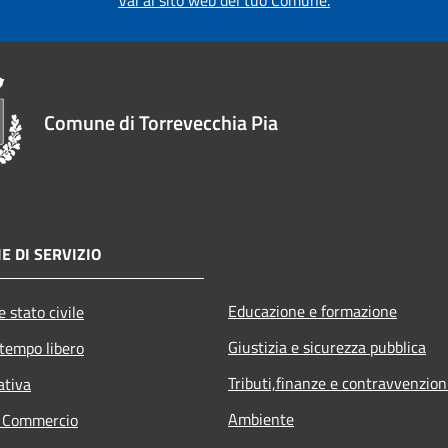
Comune di Torrevecchia Pia
E DI SERVIZIO
Educazione e formazione
 stato civile
Giustizia e sicurezza pubblica
 tempo libero
Tributi,finanze e contravvenzion
ativa
Ambiente
e Commercio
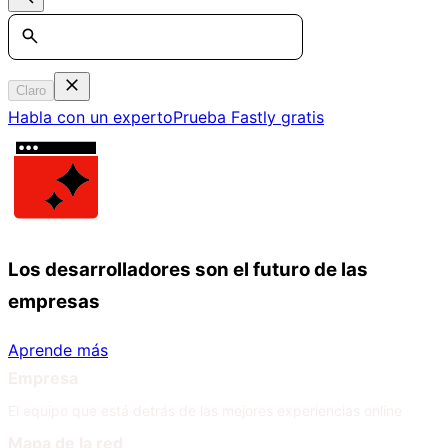
Search
Claro
Habla con un experto
Prueba Fastly gratis
Los desarrolladores son el futuro de las
empresas
Aprende más
Empresa
El equipo que está detrás de las mejores experiencias online
Mapa de la red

# # # #

- WORK REQUIRED
Through the last line of the entries above, beginning at the line containing "Prueba Fastly gratis", transcribe each line exactly, both ends included and nothing more.

- WRITTEN RESPONSE
Prueba Fastly gratis
Los desarrolladores son el futuro de las
empresas
Aprende más
Empresa
El equipo que está detrás de las mejores experiencias online
Mapa de la red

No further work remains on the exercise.